The model described in this card is an optical characters detection network, which aims to detect text in images. Two trainable OCDNet models are provided. These are trained on Uber-Text dataset. There are also two deployable OCDNet models that are finetuned with the ICDAR2015 dataset.
This model is based on a relatively sophisticated text detection network called DBNet. DBNet is a network architecture for real-time scene text detection with differentiable binarization. It aims to solve the problem of text localization and segmentation in natural images with complex backgrounds and various text shapes.
The training algorithm inserts the binarization operation into the segmentation network and jointly optimizes it so that the network can learn to separate foreground and background pixels more effectively. The binarization threshold is learned by minimizing the IoU loss between the predicted binary map and the ground truth binary map.
The trainable models were trained on the Uber-Text dataset. The Uber-Text dataset contains street-level images collected from car mounted sensors and truths annotated by a team of image analysts--including train_4Kx4K, train_1Kx1K, val_4Kx4K, val_1Kx1K, test_4Kx4K as the training datasets and test_1Kx1K as the validation dataset. The dataset was constructed with 107812 images for training and 10157 images for validation. The deployable models were finetuned on the ICDAR2015 dataset with the trainable model as a pretrained weight. The ICDAR2015 dataset contains 1000 training images and 500 test images.
The OCDNet model was evaluated using the Uber-Text test dataset.
The key performance indicator is the hmean of detection. The KPI for the evaluation data are reported below.

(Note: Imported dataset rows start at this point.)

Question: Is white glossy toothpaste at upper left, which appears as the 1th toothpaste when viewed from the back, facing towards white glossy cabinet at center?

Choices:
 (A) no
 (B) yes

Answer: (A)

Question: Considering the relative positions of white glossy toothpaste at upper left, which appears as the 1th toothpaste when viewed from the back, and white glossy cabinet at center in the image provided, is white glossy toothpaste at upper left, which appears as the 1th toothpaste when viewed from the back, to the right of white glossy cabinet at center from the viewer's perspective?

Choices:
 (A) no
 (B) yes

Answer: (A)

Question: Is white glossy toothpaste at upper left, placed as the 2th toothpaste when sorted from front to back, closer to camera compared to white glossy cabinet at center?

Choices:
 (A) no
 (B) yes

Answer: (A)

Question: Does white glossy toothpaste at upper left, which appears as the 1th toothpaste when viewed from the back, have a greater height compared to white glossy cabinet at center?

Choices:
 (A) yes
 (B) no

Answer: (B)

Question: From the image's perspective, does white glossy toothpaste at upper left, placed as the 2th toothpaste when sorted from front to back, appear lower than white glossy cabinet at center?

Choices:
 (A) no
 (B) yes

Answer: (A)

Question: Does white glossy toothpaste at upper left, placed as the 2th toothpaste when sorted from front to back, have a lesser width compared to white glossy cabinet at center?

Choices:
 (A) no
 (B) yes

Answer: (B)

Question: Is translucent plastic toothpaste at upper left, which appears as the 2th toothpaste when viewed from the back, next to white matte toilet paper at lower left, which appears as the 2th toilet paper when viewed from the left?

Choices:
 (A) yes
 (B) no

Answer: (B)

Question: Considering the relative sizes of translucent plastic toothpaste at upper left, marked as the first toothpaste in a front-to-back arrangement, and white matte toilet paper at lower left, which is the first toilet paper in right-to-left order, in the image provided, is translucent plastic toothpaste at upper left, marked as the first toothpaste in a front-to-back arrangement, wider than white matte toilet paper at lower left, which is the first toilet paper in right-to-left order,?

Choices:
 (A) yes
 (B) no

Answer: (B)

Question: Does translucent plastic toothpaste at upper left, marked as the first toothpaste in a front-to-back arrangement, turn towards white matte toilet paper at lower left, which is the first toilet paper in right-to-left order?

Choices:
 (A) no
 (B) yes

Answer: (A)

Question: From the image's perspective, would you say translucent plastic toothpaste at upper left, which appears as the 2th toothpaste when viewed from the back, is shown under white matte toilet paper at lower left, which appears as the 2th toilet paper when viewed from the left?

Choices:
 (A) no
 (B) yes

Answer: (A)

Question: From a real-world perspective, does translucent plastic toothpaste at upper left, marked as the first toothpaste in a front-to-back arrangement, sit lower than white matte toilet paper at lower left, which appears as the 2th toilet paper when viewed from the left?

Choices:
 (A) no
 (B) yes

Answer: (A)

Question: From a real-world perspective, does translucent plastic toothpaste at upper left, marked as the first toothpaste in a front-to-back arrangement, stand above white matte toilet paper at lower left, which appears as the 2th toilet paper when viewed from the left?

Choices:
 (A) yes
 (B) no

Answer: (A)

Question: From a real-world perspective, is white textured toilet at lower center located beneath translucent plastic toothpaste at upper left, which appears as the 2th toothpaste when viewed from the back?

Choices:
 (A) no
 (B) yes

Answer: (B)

The inference uses FP16 precision. The input shape is
<batch>x3x640x640. The inference performance runs against an OCDNet-deployable model with
trtexec on AGX Orin, Orin NX, Orin Nano, NVIDIA L4, NVIDIA L4, and NVIDIA A100 GPUs. The Jetson devices run at Max-N configuration for maximum system performance. The data is for inference-only performance. The end-to-end performance with streaming video data might vary slightly depending on the applications use case.
The primary use case for this model is to detect text on images.

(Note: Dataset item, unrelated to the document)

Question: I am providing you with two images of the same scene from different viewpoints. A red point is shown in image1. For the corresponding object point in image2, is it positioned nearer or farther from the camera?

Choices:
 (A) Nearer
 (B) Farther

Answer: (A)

There are two types of models provided (both unpruned).
trainable models are intended for training with the user's own dataset using TAO Toolkit. This can provide high-fidelity models that are adapted to the use case. A Jupyter notebook is available as a part of the TAO container and can be used to re-train.

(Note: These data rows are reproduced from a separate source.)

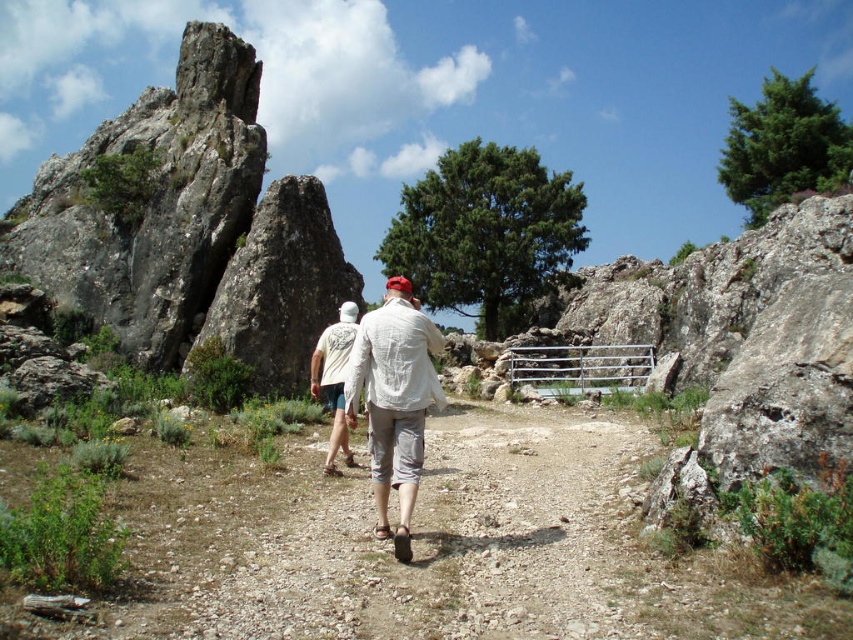 Which of these two, white linen shirt at center or white cotton shirt at center, stands shorter?

white cotton shirt at center is shorter.

Is white linen shirt at center above white cotton shirt at center?

No.

Between point (378, 374) and point (329, 337), which one is positioned behind?

The point (329, 337) is more distant.

Identify the location of white linen shirt at center. (393, 400).

Does rough gray rock formation at left have a greater width compared to white cotton shirt at center?

Correct, the width of rough gray rock formation at left exceeds that of white cotton shirt at center.

Does rough gray rock formation at left come behind white cotton shirt at center?

Yes, it is.

Does point (138, 339) lie behind point (332, 339)?

That is True.

The height and width of the screenshot is (640, 853). I want to click on rough gray rock formation at left, so click(x=193, y=228).

Is rough gray rock formation at left closer to the viewer compared to white linen shirt at center?

No.

Can you confirm if rough gray rock formation at left is positioned below white linen shirt at center?

No, rough gray rock formation at left is not below white linen shirt at center.

Identify the location of rough gray rock formation at left. (193, 228).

deployable models share the same structure as the
trainable model, but in
onnx format. The
deployable models can be deployed using TensorRT, nvOCDR, and DeepStream.
Images of C x H x W (H and W should be multiples of 32.)
BBox or polygon coordinates for each detected text in the input image
To use these models as pretrained weights for transfer learning, use the snippet below as a template for the
model component of the experiment spec file to train an OCDNet model. For more information on the experiment spec file, refer to the TAO Toolkit User Guide.
model: load_pruned_graph: False pruned_graph_path: '/results/prune/pruned_0.1.pth' pretrained_model_path: '/data/ocdnet/ocdnet_deformable_resnet18.pth' backbone: deformable_resnet18
To create the entire end-to-end video analytic application, deploy this model with DeepStream SDK. DeepStream SDK is a streaming analytic toolkit to accelerate building AI-based video analytic applications. DeepStream supports direct integration of this model into the Deepstream sample app.
The NVIDIA OCDNet trainable model is trained on Uber Text, which contains street-view images only. To get better accuracy in a specific field, more data is usually required to fine tune the pre-trained model with TAO Toolkit.
THe license to use these models is covered by the Model EULA. By downloading the unpruned or pruned version of the model, you accept the terms and conditions of these licenses.
The NVIDIA OCDNet model detects optical characters.
NVIDIA’s platforms and application frameworks enable developers to build a wide array of AI applications. Consider potential algorithmic bias when choosing or creating the models being deployed. Work with the model’s developers to ensure that it meets the requirements for the relevant industry and use case, that the necessary instructions and documentation are provided to understand error rates, confidence intervals, and results, and that the model is being used under the conditions and in the manner intended.